In this study, an effective LBAAA-OMLMD model was developed for the identification and classification of ransomware in Computer Networks. The presented LBAAA-OMLMD model follows a three-stage process, namely feature selection, classification, and parameter tuning. Initially, the LBAAA-OMLMD model employed the LBAAA-FS model to reduce the curse of the dimensionality problem. Followed the ESN-based classification with an FPA-based parameter tuning process performed. The FPA model helps to appropriately adjust the parameters related to the ESN model to accomplish enhanced classifier results. The experimental validation of the LBAAA-OMLMD model is tested using a benchmark dataset, and the outcomes are inspected under distinct measures. The comprehensive comparative examination demonstrated the betterment of the LBAAA-OMLMD model over recent algorithms. In future, advanced deep learning models can be integrated into the LBAAA-OMLMD model to improve classification efficiency.

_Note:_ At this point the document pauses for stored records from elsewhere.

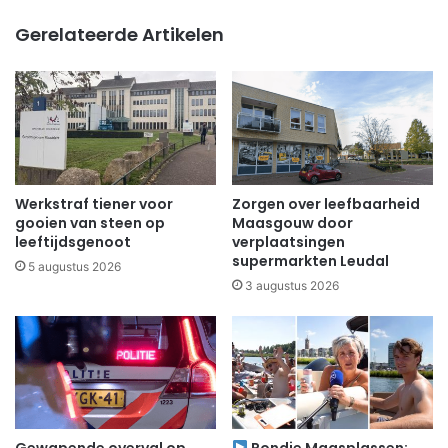
Gerelateerde Artikelen
Werkstraf tiener voor
Zorgen over leefbaarheid
gooien van steen op
Maasgouw door
leeftijdsgenoot
verplaatsingen
supermarkten Leudal
5 augustus 2026
3 augustus 2026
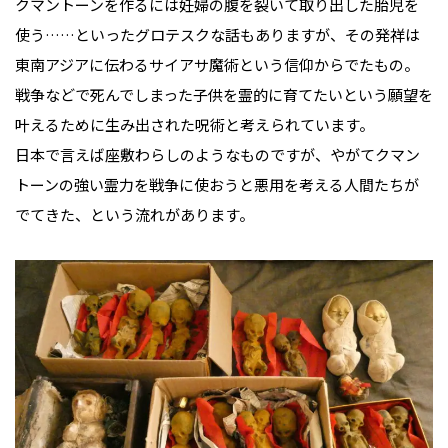
クマントーンを作るには妊婦の腹を裂いて取り出した胎児を
使う……といったグロテスクな話もありますが、その発祥は
東南アジアに伝わるサイアサ魔術という信仰からでたもの。
戦争などで死んでしまった子供を霊的に育てたいという願望を
叶えるために生み出された呪術と考えられています。
日本で言えば座敷わらしのようなものですが、やがてクマン
トーンの強い霊力を戦争に使おうと悪用を考える人間たちが
でてきた、という流れがあります。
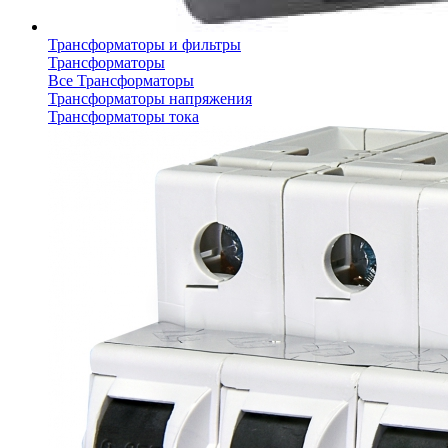
Трансформаторы и фильтры
Трансформаторы
Все Трансформаторы
Трансформаторы напряжения
Трансформаторы тока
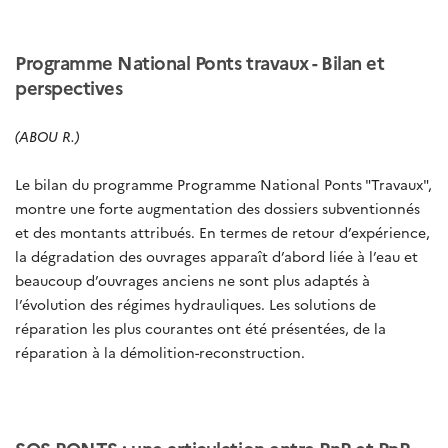
Programme National Ponts travaux - Bilan et
perspectives
(ABOU R.)
Le bilan du programme Programme National Ponts "Travaux",
montre une forte augmentation des dossiers subventionnés
et des montants attribués.
En termes de retour d’expérience,
la dégradation des ouvrages apparaît d’abord liée à l’eau et
beaucoup d’ouvrages anciens ne sont plus adaptés à
l’évolution des régimes hydrauliques. Les solutions de
réparation les plus courantes ont été présentées, de la
réparation à la démolition-reconstruction.
SOS PONTS : une articulation entre PnP et PnP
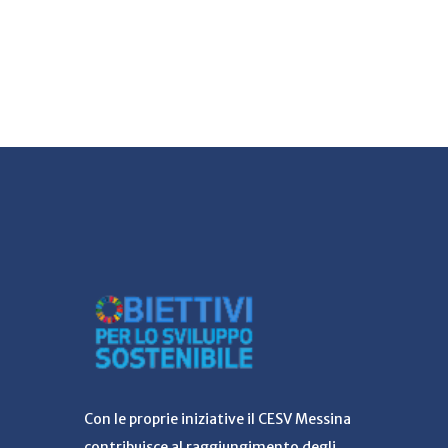
Con le proprie iniziative il CESV Messina
contribuisce al raggiungimento degli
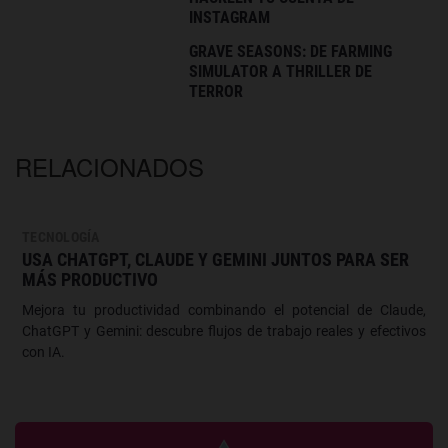
INSTAGRAM
GRAVE SEASONS: DE FARMING
SIMULATOR A THRILLER DE
TERROR
RELACIONADOS
TECNOLOGÍA
USA CHATGPT, CLAUDE Y GEMINI JUNTOS PARA SER
MÁS PRODUCTIVO
Mejora tu productividad combinando el potencial de Claude,
ChatGPT y Gemini: descubre flujos de trabajo reales y efectivos
con IA.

Funding Statement: Princess Nourah bint Abdulrahman University Researchers Supporting Project number (PNURSP2022R319), Princess Nourah bint Abdulrahman University, Riyadh, Saudi Arabia. The authors would like to thank the Deanship of Scientific Research at Umm Al-Qura University for supporting this work by Grant Code: 22UQU4310373DSR34. The authors are thankful to the Deanship of Scientific Research at Najran University for funding this work under the Research Groups Funding program Grant Code (NU/RG/SERC/11/4).

Conflicts of Interest: The authors declare that they have no conflicts of interest to report regarding the present study.